IBM uncloaks 20 petaflops BlueGene/Q super
Lilliputian cores give Brobdingnagian oomph
SC10 Although everybody seems to be excited about GPU-goosed supercomputing these days, Big Blue is sticking to its Power-based, many-cored BlueGene and Blue Waters massively parallel supers, and revving them up to bust into the 20-petaflops zone.
The Blue Waters massively parallel Power7-based supercomputer and its funky switching and interconnect, and very dense packaging were the big iron of last year's SC09 event in Portland, Oregon, which El Reg told you all about here . And we've covered the GPU additions to the iDataPlex  bladish-rackish custom servers IBM builds, as well as the forthcoming GPU expansion blade  for Big Blue's BladeCenter blade servers, which are due in December and which are also special-bid products.

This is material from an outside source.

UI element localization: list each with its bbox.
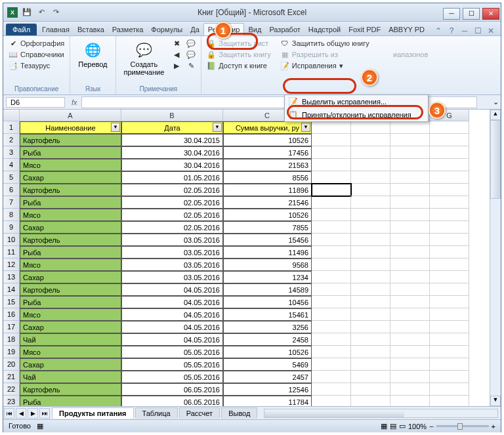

But the BlueGene/Q super — made of fleets of embedded PowerPC processor cores — is still, in terms of aggregate number-crunching power, the biggest and baddest HPC box on the horizon from IBM for the next two years.
IBM lip-smackingly announced  the sale of the "Sequoia" BlueGene/Q supercomputer to the US Department of Energy back in February 2009, just as the current BlueGene/P machines were ramping up production. But the company did not provide many details about the architecture, except that it would pack 1.6 million cores into a single cabinet, would have 1.6PB of storage, a peak performance of 20 petaflops, and burn 6.6 megawatts of juice. The machine will be installed at Lawrence Livermore National Laboratory, which bought the first experimental BlueGene/L super.
This week IBM yanked a compute node and an I/O out of the prototype portion of the future BlueGene/Q super that's installed at its Watson Research Center in New York and showcased them at the SC10 supercomputing show, the first outing of the BlueGene/Q system components.
To understand BlueGene/Q, you have to compare it to the prior BlueGene machines and their predecessors to see how far the design has come and why IBM still believes that the BlueGene approach — small cores, and lots of them — provides the best bang for the watt.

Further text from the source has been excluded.